TASK OBJECTIVE |
All lines in the material below that contain "百合宝余额" should be located and copied.

_ _ _ _

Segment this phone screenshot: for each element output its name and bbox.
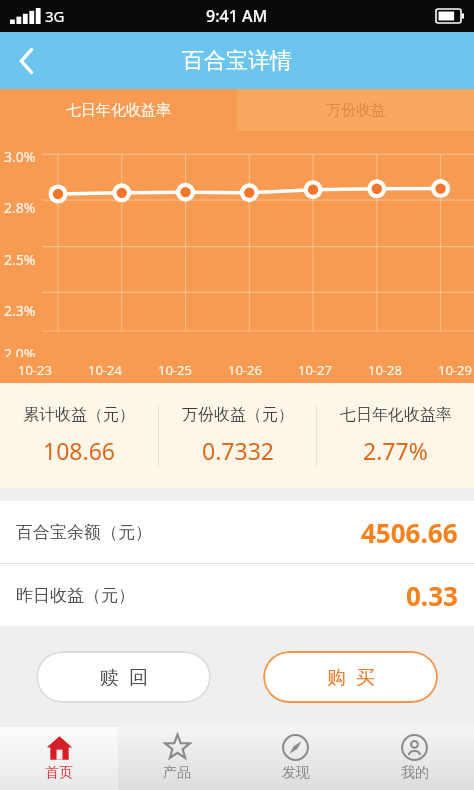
staticText: 2.77% (363, 435, 428, 466)
button[interactable]: 万份收益（元） (159, 405, 316, 466)
button[interactable]: 购 买 (263, 651, 438, 703)
staticText: 首页 (45, 764, 73, 782)
staticText: 七日年化收益率 (340, 405, 452, 425)
button[interactable]: 首页 (0, 727, 118, 790)
staticText: 七日年化收益率 (66, 101, 171, 120)
staticText: 10-26 (228, 361, 262, 379)
staticText: 赎 回 (100, 664, 148, 690)
button[interactable]: 百合宝余额（元） (0, 501, 474, 563)
button[interactable]: 产品 (118, 727, 236, 790)
staticText: 10-24 (88, 361, 122, 379)
staticText: 9:41 AM (206, 5, 268, 27)
staticText: 0.7332 (202, 435, 274, 466)
staticText: 10-25 (158, 361, 192, 379)
button[interactable]: 昨日收益（元） (0, 564, 474, 626)
staticText: 购 买 (327, 664, 375, 690)
staticText: 10-23 (18, 361, 52, 379)
staticText: 4506.66 (361, 515, 458, 550)
staticText: 万份收益 (326, 101, 386, 120)
staticText: 2.0% (4, 344, 46, 363)
staticText: 0.33 (406, 578, 458, 613)
staticText: 3.0% (4, 147, 46, 166)
staticText: 发现 (282, 764, 310, 782)
button[interactable]: 万份收益 (237, 89, 474, 131)
staticText: 昨日收益（元） (16, 585, 135, 606)
staticText: 2.8% (4, 198, 46, 217)
button[interactable]: 七日年化收益率 (0, 89, 237, 131)
staticText: 2.5% (4, 250, 46, 269)
staticText: 10-28 (368, 361, 402, 379)
staticText: 万份收益（元） (182, 405, 294, 425)
button[interactable]: 七日年化收益率 (317, 405, 474, 466)
button[interactable]: 累计收益（元） (0, 405, 158, 466)
button[interactable]: Back (0, 32, 54, 89)
button[interactable]: 赎 回 (36, 651, 211, 703)
button[interactable]: 我的 (355, 727, 474, 790)
staticText: 我的 (401, 764, 429, 782)
staticText: 10-29 (438, 361, 472, 379)
button[interactable]: 发现 (236, 727, 355, 790)
staticText: 2.3% (4, 301, 46, 320)
staticText: 百合宝详情 (182, 47, 292, 75)
staticText: 累计收益（元） (23, 405, 135, 425)
staticText: 产品 (163, 764, 191, 782)
staticText: 3G (45, 6, 65, 26)
staticText: 百合宝余额（元） (16, 522, 152, 543)
staticText: 10-27 (298, 361, 332, 379)
staticText: 108.66 (43, 435, 115, 466)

_ _ _ _

COMPLETED TASK |
button[interactable]: 百合宝余额（元） (0, 501, 474, 563)
staticText: 百合宝余额（元） (16, 522, 152, 543)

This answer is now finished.